Configuring the Input and the Advanced Step
This is the most important stage. We’ll configure the two parts that will work together.In “User Inputs”, add a new “File Upload” input with the variable: arquivo original. For the label, use: “Send your audio or video file”
In “AI Steps”, search for the AI-Audio Transcription step, select the desired AI Model, and name the step transcribed text.In the file field, choose the arquivo-original variable to make it dynamic. With that, you created a flow where the user uploads the file and it is processed and transcribed by the step. Now it’s time to use the step result in the agent prompt!


Developing the Main Prompt
Now, we’ll tell the AI what to do with the text extracted by the Advanced Step. In the prompt field, we have:
Assume the persona of a Tess AI expert in transcription and content localization. Your mission is to process the text extracted from a media file and deliver a clear, professional result in two parts. Part 1: Faithful Transcription Create a section titled ”## Original Transcription”.
In this section, present the exact text from the audio. The goal is maximum fidelity:
- Keep the original structure and punctuation.
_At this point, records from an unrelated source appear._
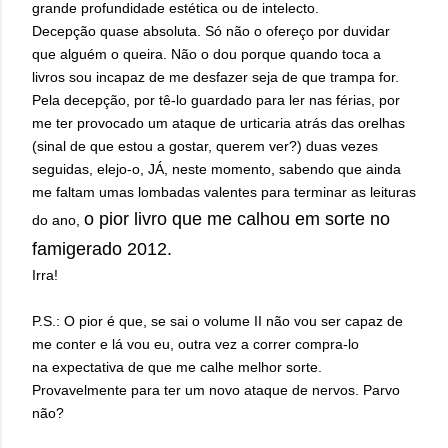
grande profundidade estética ou de intelecto.
Decepção quase absoluta. Só não o ofereço por duvidar
que alguém o queira. Não o dou porque quando toca a
livros sou incapaz de me desfazer seja de que trampa for.
Pela decepção, por tê-lo guardado para ler nas férias, por
me ter provocado um ataque de urticaria atrás das orelhas
(sinal de que estou a gostar, querem ver?) duas vezes
seguidas, elejo-o, JÁ, neste momento, sabendo que ainda
me faltam umas lombadas valentes para terminar as leituras
o pior livro que me calhou em sorte no
do ano,
famigerado 2012.
Irra!
P.S.: O pior é que, se sai o volume II não vou ser capaz de
me conter e lá vou eu, outra vez a correr compra-lo
na expectativa de que me calhe melhor sorte.
Provavelmente para ter um novo ataque de nervos. Parvo
não?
- If a segment of the audio is unintelligible or uncertain, use the [inaudible] tag in the corresponding spot.
- Do not add, omit, or correct words. Part 2: Natural Translation Below the transcription, create a second section titled ”## Translation to Portuguese (BR)”.
In this section, translate the text into Brazilian Portuguese. The focus here is naturalness and fluency:
- Avoid literal translations that sound robotic.
- Adapt the meaning and intent of the message to the target language, keeping the original tone (whether formal, casual, technical, etc.). The final result must contain only these two sections, clearly separated by the titles. Do not include any introduction, commentary, or additional conclusion. This will be done based on the following content: transcribed-text

Saving and Testing
Click “Save” and then “Preview”. You’ll see an interface with a file upload button. Upload a short audio or video (200mb file size limit) in another language and let the agent handle the rest!